The model’s next likeliest candidate, South African Archbishop Stephen Brislin, came as more of a surprise given his lack of media attention. Brislin is considered a moderate and has spoken out in favor of immigrants and called for the church to address poverty. Valdano says it’s possible voters could converge on him as the election dwindles to a few compromise candidates.
Brislin is followed by another bookie favorite: Filipino Cardinal Luis Antonio Tagle. Tagle is also a moderate and his election could support the large Catholic community in the Philippines.

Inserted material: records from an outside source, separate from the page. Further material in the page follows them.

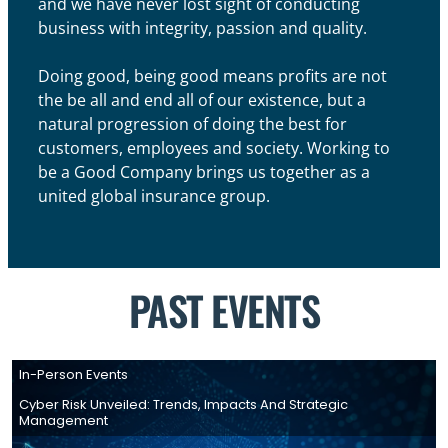
and we have never lost sight of conducting
business with integrity, passion and quality.
Doing good, being good means profits are not
the be all and end all of our existence, but a
natural progression of doing the best for
customers, employees and society. Working to
be a Good Company brings us together as a
united global insurance group.
PAST EVENTS
In-Person Events
Cyber Risk Unveiled: Trends, Impacts And Strategic
Management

The model’s results changed if the researchers adjusted parameters such as the most important issue in the election. If the conclave prioritizes international migration and poverty, the most likely winner by far would be the progressive Archbishop Matteo Zuppi of Italy, who is known for speaking out against anti-immigrant policies.
The authors’ analysis had put Prevost’s views near the center on all four ideological topics, meaning he was likely elected as a compromise candidate. Electing a U.S. pope could also help shore up support from Catholic communities there.
Re Fiorentin says the model probably missed Prevost as a likely pope because it didn’t consider political and geographical factors that played a role in the election. Lacking that information, he says, “is a major shortcoming of our model.”
In the future, he adds, the model could incorporate geographic information about the candidates. “However, we think that other important data about geopolitical influence, lobbying, etc., are much more difficult to obtain and to use.”
“I think this is a very interesting contribution in our field,” says data scientist Rohitash Chandra of the University of New South Wales Sydney. Chandra cautions, however, that the data were probably insufficient to train the model: Candidates’ actual beliefs don’t always match their public statements, so including information such as social media posts might improve the model’s predictions. Even so, he says, the approach of categorizing candidates’ positions on specific topics could be applied to other types of election predictions such as local elections.
Luigi Curini, a political scientist at the University of Milan, says he likes the model election the authors ran, adding that other research into conclaves’ proceedings supports the idea that ideological affinity and the voting behavior of others drive electors’ decisions. He points out, however, that other factors can also influence voting, such as nightly conversations among the electors, who are sequestered in Vatican housing and live together for the full conclave.
The authors acknowledge these limitations, especially the lack of historical data that could shed light on actual conclave dynamics. “To us it has been a fun and stimulating exercise, and we share hoping that fellow nerds will find it interesting.”